I agree. Again, I did not feel comfortable completely shooting down Yang et al. because I could imagine that their structure could be useful for researchers who want to include subject-matter knowledge in their inferences, but, sure, if it’s a take it or leave it on Yang et al., I’d have to say, leave it.
But then there’s more to the story. A different set of authors, Kenneth Land, Qiang Fu, Xin Guo, Sun Jeon, Eric Reither, and Emma Zhang (a group that includes one of the authors of the earlier Yang et al. paper) responded with an article in AJS. Their response had the aggressive title, “Playing with the rules and making misleading statements,” and they continued to fire with both barrels in the text:
Luo et al. then claim to raise “concerns about the robustness” and thus usefulness of the IE by showing that IE estimates can be “highly sensitive” to a researcher’s choice of coding scheme or model parameterization. In this response, we find these “concerns” to be based on misinterpretations, misunderstandings, and misrepresentations of the IE and, accordingly, misleading.
What’s with all the scare quotes, huh? Kinda iffy to be going against high-powered methodologists like Chris Winship and Steve Fienberg!

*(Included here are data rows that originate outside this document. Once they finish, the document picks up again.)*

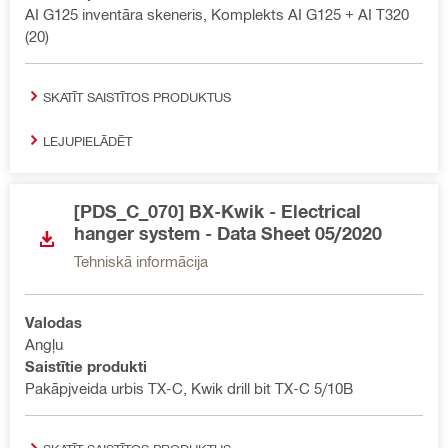
AI G125 inventāra skeneris, Komplekts AI G125 + AI T320
(20)
SKATĪT SAISTĪTOS PRODUKTUS
LEJUPIELĀDĒT
[PDS_C_070] BX-Kwik - Electrical
hanger system - Data Sheet 05/2020
Tehniskā informācija
Valodas
Angļu
Saistītie produkti
Pakāpjveida urbis TX-C, Kwik drill bit TX-C 5/10B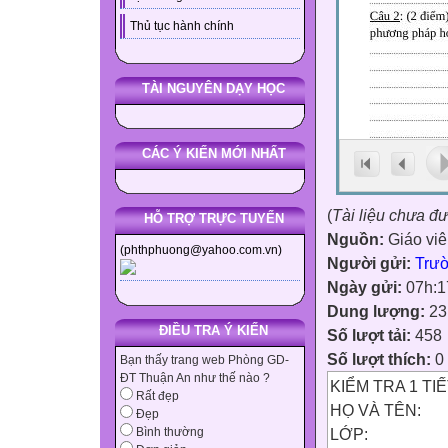
Thủ tục hành chính
TÀI NGUYÊN DẠY HỌC
CÁC Ý KIẾN MỚI NHẤT
(
Tài liệu chưa đ
HỖ TRỢ TRỰC TUYẾN
Nguồn:
Giáo vi
(phthphuong@yahoo.com.vn)
Người gửi:
Trư
Ngày gửi:
07h:1
Dung lượng:
23
ĐIỀU TRA Ý KIẾN
Số lượt tải:
458
Số lượt thích:
0
Bạn thấy trang web Phòng GD-
ĐT Thuận An như thế nào ?
KIỂM TRA 1 TIẾ
Rất đẹp
HỌ VÀ TÊN:
Đẹp
LỚP:
Bình thường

But let’s get to the conclusion of Land et al.:
The APC [age-period-cohort] accounting/multiple classification model is not identified unless we impose one additional constraint whose validity cannot be tested with any data. Just as there are infinitely many generalized inverse matrices to calculate the coefficient vector of this model, there are infinitely many corresponding possible constraints. . . . Given this, researchers should not use the IE [that estimate from Yang et al., 2008], or any other constraint such as equality-of-coefficients or a cohort characteristic proxy constraint, without careful thought about whether it is reasonable in their particular context.
I think we’re all in agreement on that point. The key point of disagreement is on whether the Yang et al. method is useful in a wide range of applications.

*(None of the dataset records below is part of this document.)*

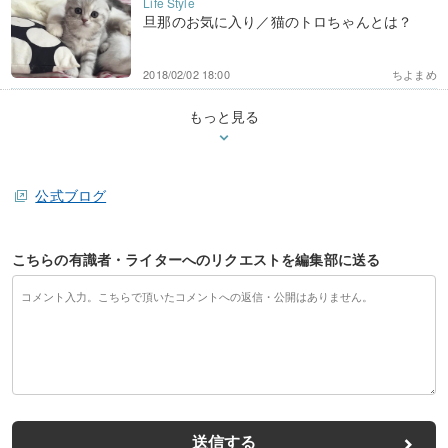
旦那のお気に入り／猫のトロちゃんとは？
2018/02/02 18:00
ちよまめ
もっと見る
公式ブログ
こちらの有識者・ライターへのリクエストを編集部に送る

If you go to the conclusion of the original Yang et al. (2008) paper, you’ll see some mixed messages. First a full-steam-ahead:
Glenn (2005, p. 20) has stated several strong criteria for judging the acceptability and utility of a general-purpose method of APC analysis. The IE appears to satisfy these criteria. As shown here, the IE has passed both empirical and simulation tests of validity and can be used to test theoretically motivated hypotheses and to incorporate and test side information from other studies. The IE therefore may provide a useful tool for the accumulation of scientific knowledge about the distinct effects of age, period, and cohort categories in social research. Indeed, since the APC underidentification problem is an instance of a larger family of such structural issues, the potential range of application for the IE may be even larger.
But then . . . whoa, maybe not. Yang et al. continue:
Does this mean that researchers should naively apply this method to tables of rates and expect to obtain meaningful results? Again, no. Every statistical model has its limits and will break down under some conditions. APC analysis is well known to be treacherous, for reasons articulated by Glenn (2005), and should, in all cases, be approached with great caution and an awareness of its many pitfalls.
For now, I’ll go with Luo/Hodges/Winship/Powers, who agree with Heckman/Robb and Fienberg/Mason before them.